Context: Fibroblast growth factor 21 (FGF21) secretion has been shown to respond directly to carbohydrate consumption, with glucose, fructose and sucrose all reported to increase plasma levels of FGF21 in rodents and humans. However, carbohydrate consumption also results in secretion of insulin.

Objective: The aim of this study was to examine the combined and independent effects of hyperglycemia and hyperinsulinemia on total and bioactive FGF21 in the postprandial period in humans, and determine whether this effect is attenuated in conditions of altered insulin secretion and action.

Methods: Circulating glucose, insulin, total and bioactive FGF21 and fibroblast activation protein (FAPα) were measured in adults with and without type 2 diabetes (T2D) following an oral glucose tolerance test (OGTT), and under a series of insulin and glucose clamp conditions and following high fat diet in healthy adults.

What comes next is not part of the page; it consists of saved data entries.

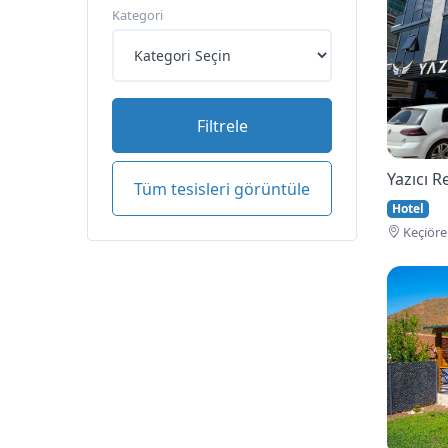
Kategori
Filtrele
Yazıcı 
Tüm tesisleri görüntüle
Hotel
Keçi̇öre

Results: Circulating total and bioactive FGF21 levels responded acutely to OGTT, and their ratio was attenuated in T2D patients with reduced postprandial insulin response. The clamp studies revealed that insulin but not glucose accounts for the postprandial rise in FGF21. Finally, there was an attenuated rise in FGF21 in response to a high fat dietary intervention that is known to alter insulin-stimulated substrate utilization in metabolically active tissues.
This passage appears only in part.